Langgam.id– Pemerintah Kota (Pemko) Payakumbuh bekerja sama dengan Kementerian Agraria dan Tata Ruang/Badan Pertanahan Nasional (ATR/BPN) menggelar sosialisasi bertema “Pengadministrasian dan Pendaftaran Tanah Ulayat” di Aula Balai Kota Payakumbuh, Selasa (20/5/2025).
Kegiatan ini merupakan langkah awal dalam memperkuat pengakuan dan perlindungan hukum atas tanah ulayat serta mendorong keadilan agraria yang berkelanjutan.
Wali Kota Payakumbuh, Zulmaeta, dalam sambutannya menyampaikan apresiasi kepada pemerintah pusat atas komitmennya dalam memperkuat hak-hak masyarakat hukum adat. Ia menekankan bahwa potensi tanah ulayat di Payakumbuh harus dikelola secara bijak untuk mendukung pembangunan berkelanjutan.
“Berdasarkan data Kantor Pertanahan tahun 2025, terdapat 21 bidang tanah ulayat seluas 209 hektare yang tersebar di tujuh kenagarian. Ini adalah aset penting yang harus kita lindungi dan manfaatkan secara optimal,” jelas Zulmaeta.
Ia juga menyebutkan bahwa pengelolaan tanah ulayat telah memiliki dasar hukum melalui Perda Nomor 25 Tahun 2016 tentang Pelestarian dan Pengembangan Adat di Nagari, serta Peraturan Menteri Dalam Negeri Nomor 52 Tahun 2014 tentang Pengakuan dan Perlindungan Masyarakat Hukum Adat.
“Pendaftaran tanah ulayat ini penting untuk menunjang Rencana Tata Ruang Wilayah (RTRW) Payakumbuh dalam mewujudkan kota yang maju, sejahtera, produktif, dan berkelanjutan sebagai pusat perdagangan dan jasa regional,” ujarnya.

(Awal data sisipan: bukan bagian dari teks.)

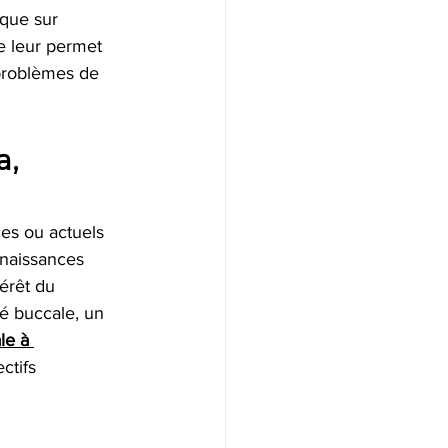
 que sur 
e leur permet 
problèmes de 
, 
les ou actuels 
nnaissances 
térêt du 
té buccale, un 
le à 
ctifs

Pemanfaatan strategis atas tanah ulayat pun telah dilakukan, seperti pembangunan pasar dan gelanggang pacuan kuda. Melalui pendaftaran ini, diharapkan manfaatnya bisa dirasakan lebih luas, baik oleh nagari maupun seluruh warga Kota Payakumbuh.
Wali kota juga menyampaikan harapannya kepada Kementerian ATR/BPN untuk mendukung percepatan revisi Rencana Detail Tata Ruang (RDTR) Kota Payakumbuh Tahun 2025–2045, agar seluruh pendaftaran tanah di wilayah kota dapat dilakukan sesuai tata ruang yang ditetapkan.

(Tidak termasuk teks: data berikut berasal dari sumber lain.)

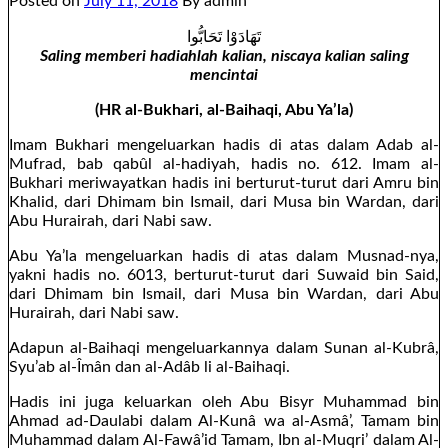
Posted on
July 11, 2018
By admin
تَهَادَوْا تَحَابُّوا
Saling memberi hadiahlah kalian, niscaya kalian saling
mencintai
(HR al-Bukhari, al-Baihaqi, Abu Ya’la)
Imam Bukhari mengeluarkan hadis di atas dalam Adab al-
Mufrad, bab qabûl al-hadiyah, hadis no. 612. Imam al-
Bukhari meriwayatkan hadis ini berturut-turut dari Amru bin
Khalid, dari Dhimam bin Ismail, dari Musa bin Wardan, dari
Abu Hurairah, dari Nabi saw.
Abu Ya’la mengeluarkan hadis di atas dalam Musnad-nya,
yakni hadis no. 6013, berturut-turut dari Suwaid bin Said,
dari Dhimam bin Ismail, dari Musa bin Wardan, dari Abu
Hurairah, dari Nabi saw.
Adapun al-Baihaqi mengeluarkannya dalam Sunan al-Kubrâ,
Syu’ab al-Îmân dan al-Adâb li al-Baihaqi.
Hadis ini juga keluarkan oleh Abu Bisyr Muhammad bin
Ahmad ad-Daulabi dalam Al-Kunâ wa al-Asmâ’, Tamam bin
Muhammad dalam Al-Fawâ’id Tamam, Ibn al-Muqri’ dalam Al-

“Melalui kegiatan ini, kita harap terjalin sinergi yang kuat antara pusat dan daerah, demi mewujudkan perlindungan atas tanah ulayat dan kesejahteraan masyarakat adat,” tutupnya.
Wakil Menteri ATR/BPN RI, Ossy Dermawan, yang hadir langsung dalam kegiatan tersebut, menyampaikan komitmennya untuk menjaga hak masyarakat adat. Sebagai putra asli Minangkabau, ia mengaku bangga bisa turut serta memperkuat eksistensi tanah ulayat di kampung halaman leluhurnya.
“Kami hadir bukan sekadar menjalankan program, tapi membawa niat baik dan semangat perubahan. Presiden Prabowo Subianto memberi perhatian khusus pada pengelolaan tanah yang adil dan berkelanjutan. Karena itu, tanah ulayat menjadi prioritas nasional,” ujar Ossy.
Program ini akan berlangsung dari 28 April hingga 23 Juni 2025, mencakup 19 kota dan kabupaten di Sumatera Barat. Prosesnya melibatkan empat tahap utama: inventarisasi, pengukuran, pencatatan, dan pendaftaran.
Menurut Ossy, pelibatan aktif masyarakat adat menjadi kunci keberhasilan program ini. Ia menegaskan bahwa tanah ulayat bukan milik negara, melainkan milik masyarakat adat, dan negara hadir untuk melindungi—bukan mengambil alih.
Tiga prinsip utama yang dipegang dalam program ini, antara lain:
- Tanah Ulayat Bukan Milik Negara – Negara hadir sebagai pelindung, bukan pemilik.
- Sinergi Adat, Syariat, dan Negara – Selaras dengan filosofi “Adat Basandi Syarak, Syarak Basandi Kitabullah”.
- Pendaftaran adalah Hak, Bukan Kewajiban – Inisiatif tetap berada di tangan masyarakat adat.
Ossy menambahkan, dengan pendaftaran resmi, tanah ulayat bisa memiliki nilai ekonomi yang kuat. Skema seperti Hak Pengelolaan (HPL) diharapkan bisa meningkatkan kesejahteraan masyarakat adat secara langsung.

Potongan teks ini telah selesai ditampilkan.